I am not optimistic. When I look back in history, “worse is better” won every time. And vibecoding is the current epitome of “worse is better”. There are many places where code is a necessary evil, just a means to an end. And when the resulting software has never been particularly good anyway, then vibe-coded slop might just be good enough. Eventually, the economics will decide. There is a small chance that rising costs of LLM usage might save a segment or two from being devoured altogether.

epolanskitoday at 8:35 AM

1. Fixing memory errors wasn't the reason the project migrated to Zig, but a beef between the Bun maintainer not getting his own changes in the upstream compiler and the Bun's new employer focus on Rust.

2. You can write memory safe code in C (Redis, SQLite, OpenBSD, Git, etc), let alone in Zig which provides more tools to write memory safe code.
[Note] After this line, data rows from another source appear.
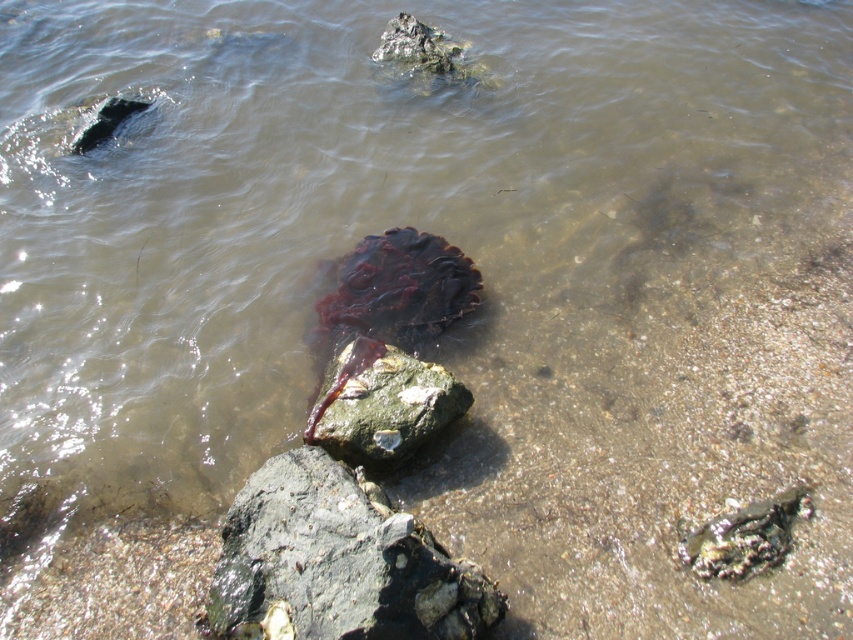 You are standing at the shoreline and want to pick up both the rough gray rock at center and the green mossy rock at center. Which rock should you reach for first to pick up the one closer to you?

The rough gray rock at center is closer to the viewer than the green mossy rock at center, so you should reach for the rough gray rock at center first.

You are standing at the shoreline and see the rough gray rock at center and the green mossy rock at center. Which rock is located to the left when facing the water?

The rough gray rock at center is positioned on the left side of green mossy rock at center, so it is located to the left when facing the water.

You are standing at the shoreline looking at the scene. There is a point marked at coordinates point (244, 538). If you want to reach that point without getting wet, what is the closest distance you can approach from your current position?

The point (244, 538) is 2.18 meters away from the viewer. Since the water is shallow and the point is at that distance, you can approach up to 2.18 meters from your current position to reach the point without getting wet, assuming the water depth is manageable. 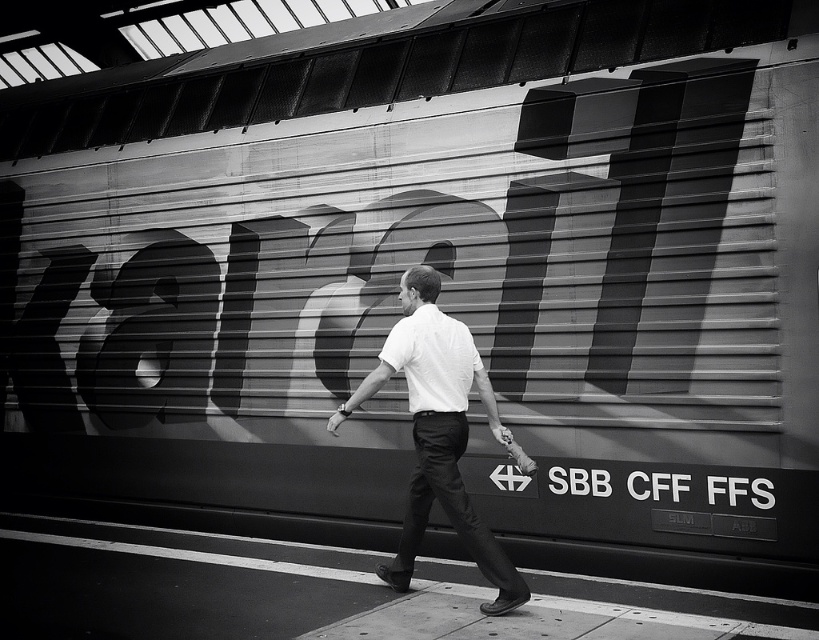 Based on the photo, you are standing at the point marked as point (279, 552) in the image. You want to take a photo of the train displayed with the word KAND and the logo with two interlocking arrows and SBB CFF FFS. Is the train visible in your current position?

The point (279, 552) is 5.14 meters away from the camera. Since the train is on the platform where the man is walking, it is likely visible from that position.

You are taking a photo of the train at the station. You want to focus on both the point at coordinate point [48,586] and the point at coordinate point [428,497]. Which point should you focus on first to ensure both are in focus?

You should focus on point [48,586] first because it is closer to the camera than point [428,497]. By focusing on the closer point, the farther point will also be in focus due to the depth of field. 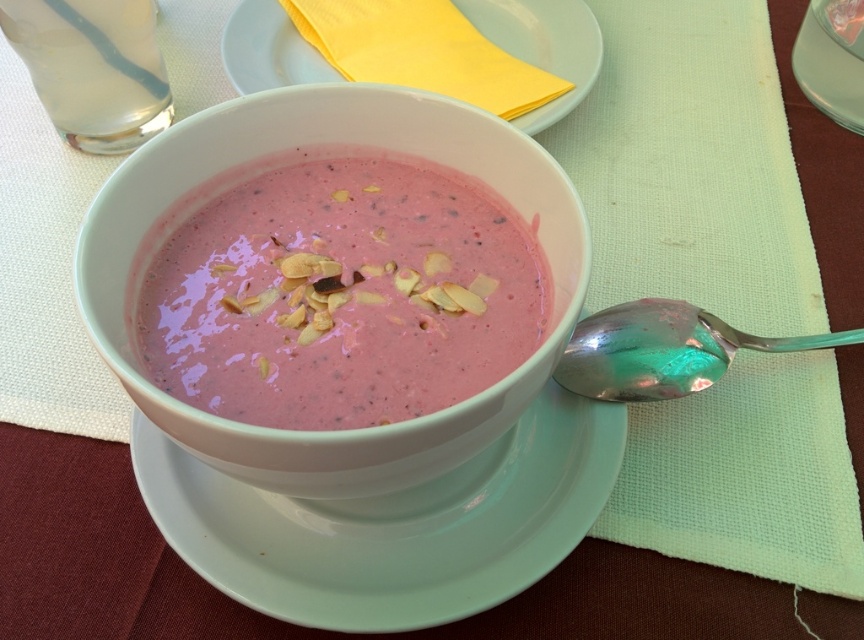 Is white glossy plate at center positioned before silver metallic spoon at lower right?

That is True.

Can you confirm if white glossy plate at center is bigger than silver metallic spoon at lower right?

Yes, white glossy plate at center is bigger than silver metallic spoon at lower right.

What do you see at coordinates (392, 524) in the screenshot?
I see `white glossy plate at center` at bounding box center [392, 524].

Where is `white glossy plate at center`? white glossy plate at center is located at coordinates (392, 524).

Between matte ceramic bowl at center and white ceramic plate at upper center, which one has less height?

With less height is white ceramic plate at upper center.

Does matte ceramic bowl at center come in front of white ceramic plate at upper center?

Yes, it is.

Who is more forward, (291, 104) or (262, 42)?

Point (291, 104) is in front.

The image size is (864, 640). Identify the location of matte ceramic bowl at center. (314, 157).

Between matte ceramic bowl at center and white glossy plate at center, which one appears on the right side from the viewer's perspective?

From the viewer's perspective, white glossy plate at center appears more on the right side.

Does matte ceramic bowl at center appear on the right side of white glossy plate at center?

In fact, matte ceramic bowl at center is to the left of white glossy plate at center.

This screenshot has height=640, width=864. Identify the location of matte ceramic bowl at center. (314, 157). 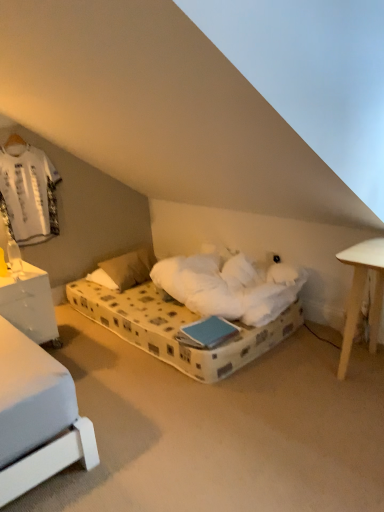 Question: From a real-world perspective, is white plastic table lamp at left above or below white glossy nightstand at left?

Choices:
 (A) below
 (B) above

Answer: (B)

Question: In terms of height, does white plastic table lamp at left look taller or shorter compared to white glossy nightstand at left?

Choices:
 (A) tall
 (B) short

Answer: (B)

Question: Estimate the real-world distances between objects in this image. Which object is closer to the white plastic table lamp at left?

Choices:
 (A) white glossy nightstand at left
 (B) white soft pillow at center

Answer: (A)

Question: Which object is positioned closest to the white glossy nightstand at left?

Choices:
 (A) white soft pillow at center
 (B) white plastic table lamp at left

Answer: (B) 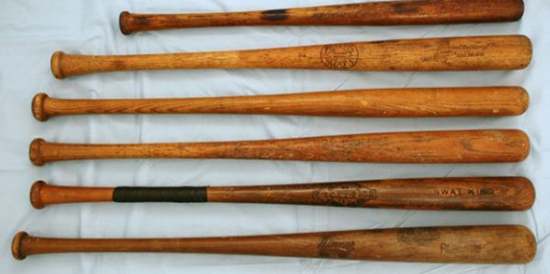 The height and width of the screenshot is (274, 550). In order to click on knob in this screenshot , I will do pyautogui.click(x=37, y=103), pyautogui.click(x=54, y=66), pyautogui.click(x=128, y=19), pyautogui.click(x=36, y=148), pyautogui.click(x=35, y=191), pyautogui.click(x=16, y=244). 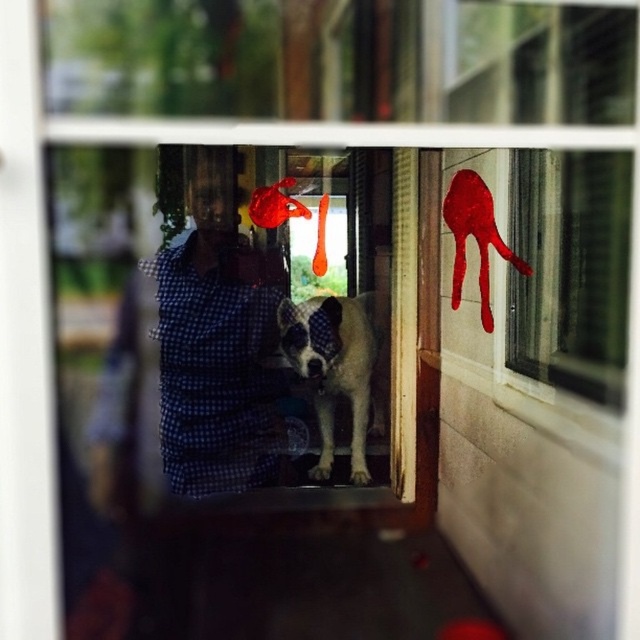 Question: Can you confirm if transparent glass window at upper right is smaller than white fur dog at center?

Choices:
 (A) yes
 (B) no

Answer: (B)

Question: Is transparent glass window at upper right to the right of white fur dog at center from the viewer's perspective?

Choices:
 (A) yes
 (B) no

Answer: (A)

Question: Which object is positioned closest to the smooth glossy paw print at upper right?

Choices:
 (A) white fur dog at center
 (B) blue checkered shirt at center
 (C) transparent glass window at upper right

Answer: (C)

Question: Estimate the real-world distances between objects in this image. Which object is farther from the blue checkered shirt at center?

Choices:
 (A) smooth glossy paw print at upper right
 (B) white fur dog at center

Answer: (A)

Question: Estimate the real-world distances between objects in this image. Which object is farther from the white fur dog at center?

Choices:
 (A) transparent glass window at upper right
 (B) smooth glossy paw print at upper right
 (C) blue checkered shirt at center

Answer: (A)

Question: Can you confirm if blue checkered shirt at center is positioned to the right of white fur dog at center?

Choices:
 (A) yes
 (B) no

Answer: (B) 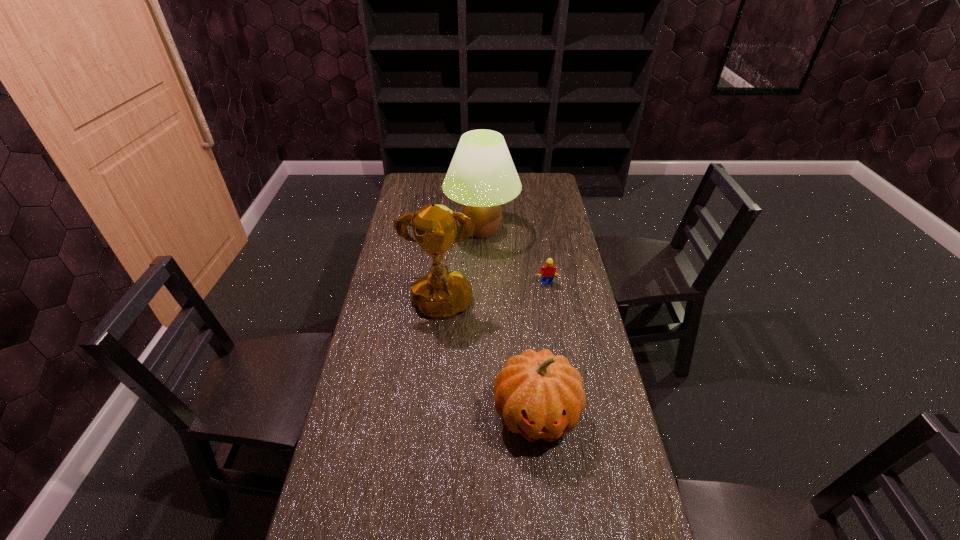 Where is `the farthest object`? the farthest object is located at coordinates (482, 176).

Where is `award`? award is located at coordinates (440, 294).

Identify the location of the second shortest object. (539, 395).

Where is `pumpkin`? pumpkin is located at coordinates point(539,395).

Identify the location of the shortest object. The height and width of the screenshot is (540, 960). (548, 270).

Image resolution: width=960 pixels, height=540 pixels. I want to click on free space located 0.050m on the shade of the farthest object, so [x=482, y=261].

I want to click on vacant space located 0.240m on the front side of the award, so click(x=431, y=403).

Identify the location of vacant space located on the carved face of the pumpkin. (546, 514).

At what (x,y) coordinates should I click in order to perform the action: click on vacant area situated 0.340m on the front-facing side of the Lego. Please return your answer as a coordinate pair (x, y). The height and width of the screenshot is (540, 960). Looking at the image, I should click on (559, 362).

Locate an element on the screen. The height and width of the screenshot is (540, 960). object present at the left edge is located at coordinates (440, 294). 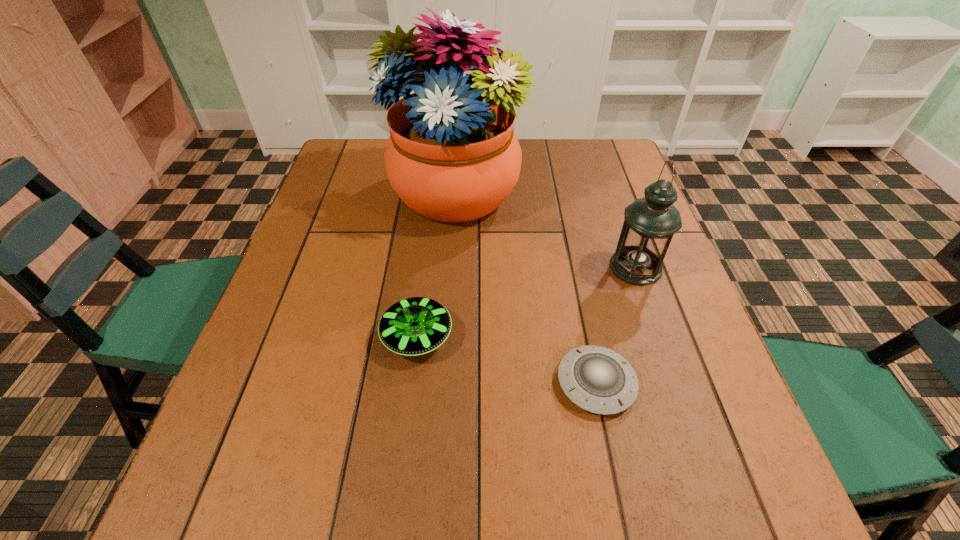 Locate an element on the screen. The width and height of the screenshot is (960, 540). vacant region located on the back of the third tallest object is located at coordinates (422, 292).

Find the location of a particular element. vacant point located on the left of the shortest object is located at coordinates (444, 383).

The height and width of the screenshot is (540, 960). In order to click on object that is positioned at the far edge in this screenshot , I will do `click(452, 156)`.

Where is `oil lamp that is at the right edge`? This screenshot has width=960, height=540. oil lamp that is at the right edge is located at coordinates (650, 222).

Locate an element on the screen. saucer present at the right edge is located at coordinates (597, 379).

This screenshot has width=960, height=540. I want to click on vacant area at the far edge, so (x=527, y=152).

In the image, there is a desktop. What are the coordinates of `vacant space at the near edge` in the screenshot? It's located at (582, 497).

What are the coordinates of `vacant area at the left edge` in the screenshot? It's located at (298, 258).

Find the location of a particular element. This screenshot has width=960, height=540. vacant space at the right edge of the desktop is located at coordinates (695, 319).

This screenshot has width=960, height=540. In order to click on free space at the far left corner of the desktop in this screenshot , I will do `click(351, 145)`. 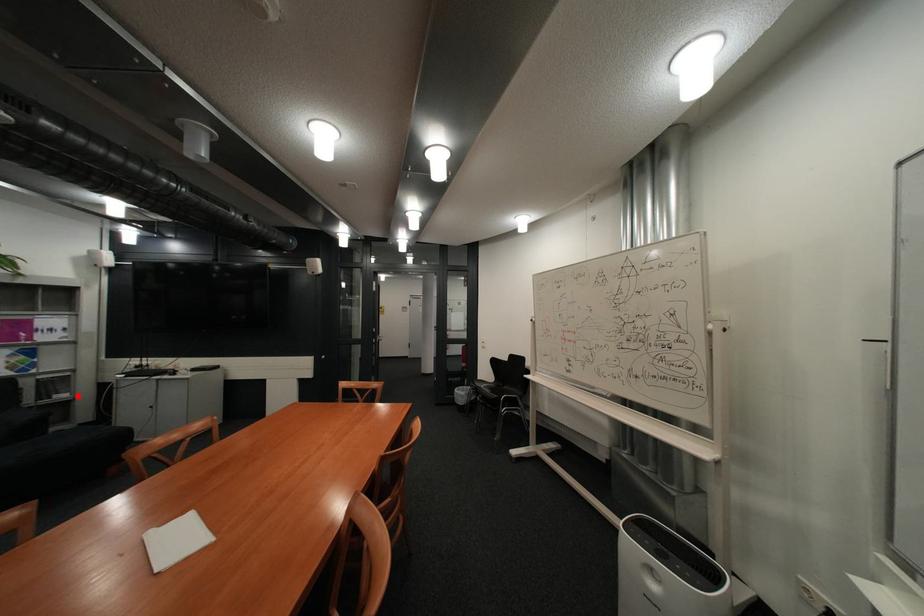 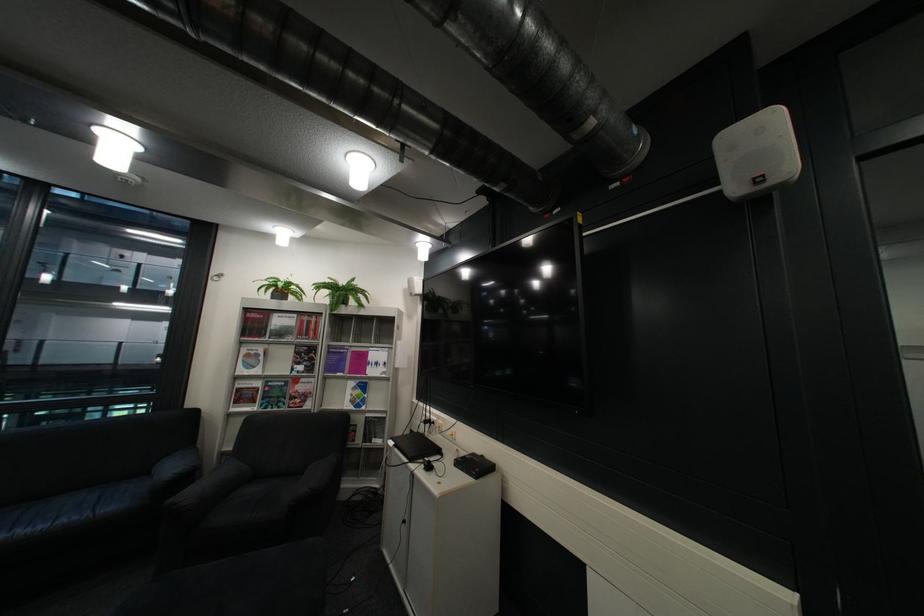 Locate, in the second image, the point that corresponds to the highlighted location in the first image.

(393, 442) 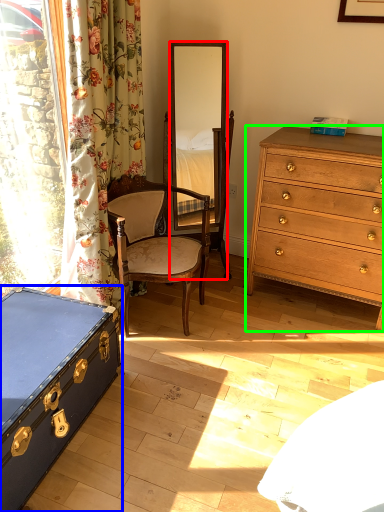 Question: Estimate the real-world distances between objects in this image. Which object is closer to mirror (highlighted by a red box), box (highlighted by a blue box) or chest of drawers (highlighted by a green box)?

Choices:
 (A) box
 (B) chest of drawers

Answer: (B) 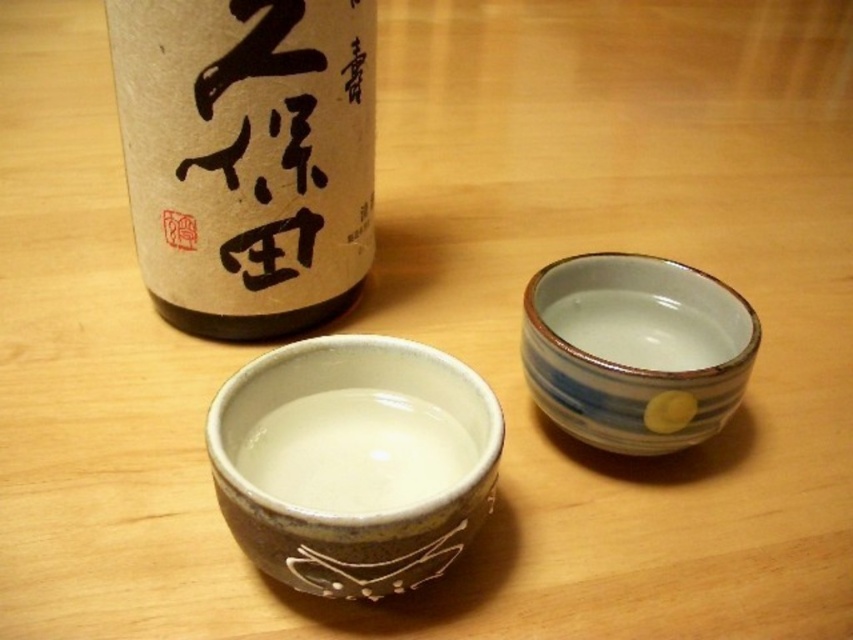 Who is shorter, matte ceramic bowl at center or white glossy bowl at center?

With less height is white glossy bowl at center.

Who is positioned more to the left, matte ceramic bowl at center or white glossy bowl at center?

matte ceramic bowl at center

What are the coordinates of `matte ceramic bowl at center` in the screenshot? It's located at (354, 461).

Between matte brown bottle at upper left and matte ceramic bowl at center, which one appears on the left side from the viewer's perspective?

Positioned to the left is matte brown bottle at upper left.

Which is behind, point (236, 208) or point (469, 508)?

The point (236, 208) is behind.

Where is `matte brown bottle at upper left`? matte brown bottle at upper left is located at coordinates (247, 156).

Between point (714, 404) and point (422, 436), which one is positioned behind?

Point (422, 436)

Who is shorter, blue striped ceramic cup at right or white glossy bowl at center?

With less height is white glossy bowl at center.

I want to click on blue striped ceramic cup at right, so click(635, 349). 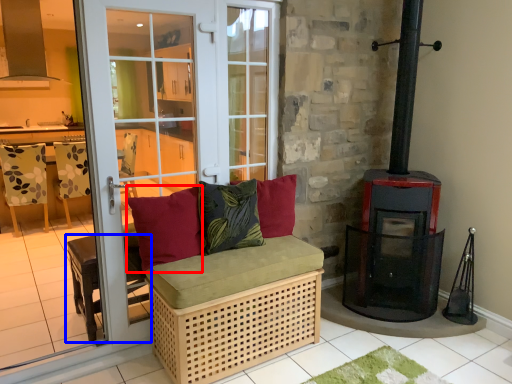 Question: Among these objects, which one is nearest to the camera, pillow (highlighted by a red box) or furniture (highlighted by a blue box)?

Choices:
 (A) pillow
 (B) furniture

Answer: (A) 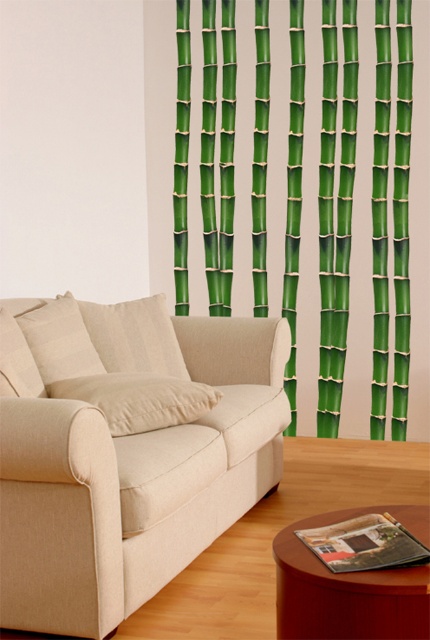 You are planning to rearrange the living room and want to place a new rectangular rug that is 2 meters long. The beige fabric couch at left and the wooden round table at lower right are in the way. Which object should you move first to accommodate the rug without overlapping?

The wooden round table at lower right should be moved first because the beige fabric couch at left is wider than the wooden round table at lower right, making it harder to adjust the couch to fit the rug.

You are a delivery person who needs to place a large package that measures 3 feet in length between the beige fabric couch at left and the wooden round table at lower right. Can you fit the package in the space between them?

The beige fabric couch at left and wooden round table at lower right are 39.17 inches apart from each other. Since 3 feet equals 36 inches, the space between them is sufficient to fit the package as 39.17 inches is greater than 36 inches. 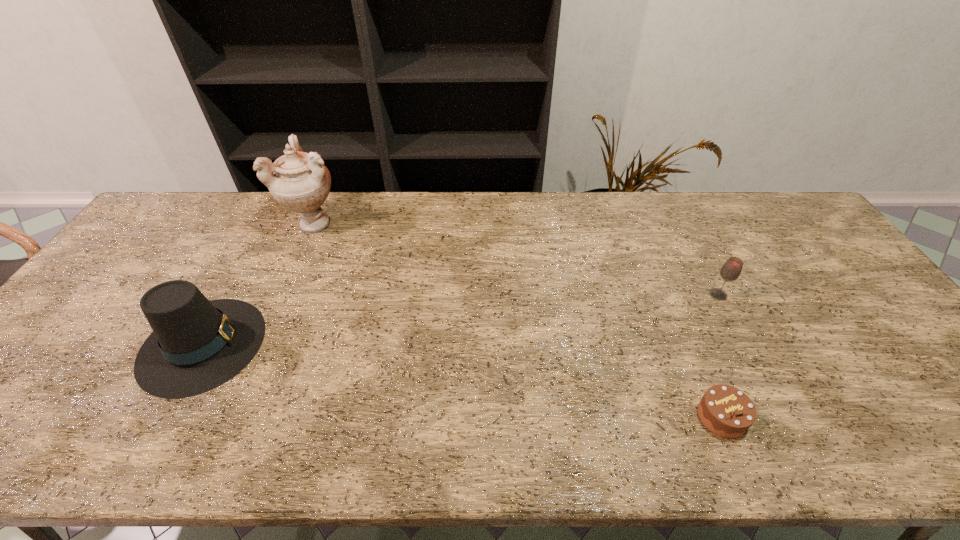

3. AI can write very good Zig already. This isn't 2024 anymore where "the LLM has seen lots of this language so will write better in this language" scenario existed. Will make you an example: I have worked in a very esoteric typescript fork called TS plus (providing among others fluent style apis for pipe-able functions) and even Opus 4.1 did well. Recently I have forked the Elm language and the LLM had no problem dealing with it, despite significant differences to the original Elm.

4. Zig's community uses Zig because it likes Zig and its tooling and doesn't like the constraints of other languages. Simple as that.